Ultimately, the Packers hired Matt LaFleur as coach, LaFleur retained Mike Pettine as defensive coordinator and general manager Brian Gutekunst blew up his outside linebacker corps. A source at the time said Matthews would have been open to re-signing with the Packers and changing positions. It would have been a return to the position he moved to in 2014, a change that spearheaded the team’s run to the NFC Championship Game. That opportunity was never offered, though. So, he went home and signed with the Los Angeles Rams.

“I was kind of taken aback, because I thought I’d always be back there, whether it was at a cheaper price [or not],” Matthews told NFL.com in August. “So that was kind of a shock, because [my family] stayed out there and had our third child in the offseason, and I was hanging in town training there and everything. And, yeah, that was kind of a surprise to me because I just figured I would be out there a few more years. People say, ‘You chose to go to L.A.’ I didn’t choose. They told me there was no room for me.”

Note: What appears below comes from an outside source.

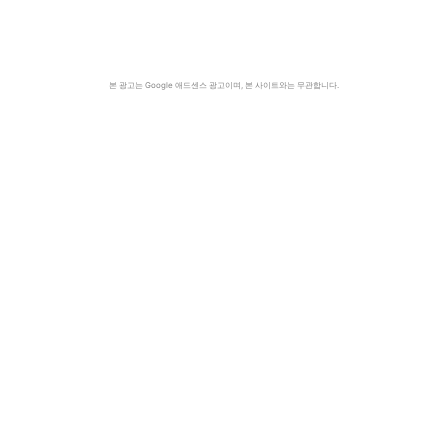
본 광고는 Google 애드센스 광고이며, 본 사이트와는 무관합니다.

Matthews, who had eight sacks in 13 games for the Rams last season, was released on Thursday.

From Green Bay’s perspective, there’s still a hole at inside linebacker that Matthews could help fill. The Packers grabbed Christian Kirksey on Monday but were priced out of a free-agent market that included Cory Littleton, Joe Schobert and Jamie Collins, among others. With Blake Martinez signing with the Giants and B.J. Goodson with the Browns, Green Bay has only Kirksey, Oren Burks, Ty Summers and Curtis Bolton at inside linebacker. Kirksey has missed most of the last two seasons with injuries, Burks has been derailed by injuries in both of his training camps, Bolton missed all of his rookie season with a knee injury and Summers played only on special teams as a rookie.

Gutekunst will look to the draft, but there’s no guarantee that LSU’s Patrick Queen or Oklahoma’s Kenneth Murray will be available with the 30th pick, and with the COVID-19 pandemic threatening to cancel NFL offseason programs, there’s no guarantee any rookie will be able to contribute immediately. Matthews will turn 34 on May 14 but maybe, if the price is right, there could be a reunion.

“I would love to stay here but it has to make sense,” Matthews said near the end of the 2018 season. “That’s the part of free agency, with a new coaching staff, you’ve got to see the fit. There’s a worth that you feel about yourself. Everything has to come together. If that’s the case, I’d love to be a Packer for several more years.”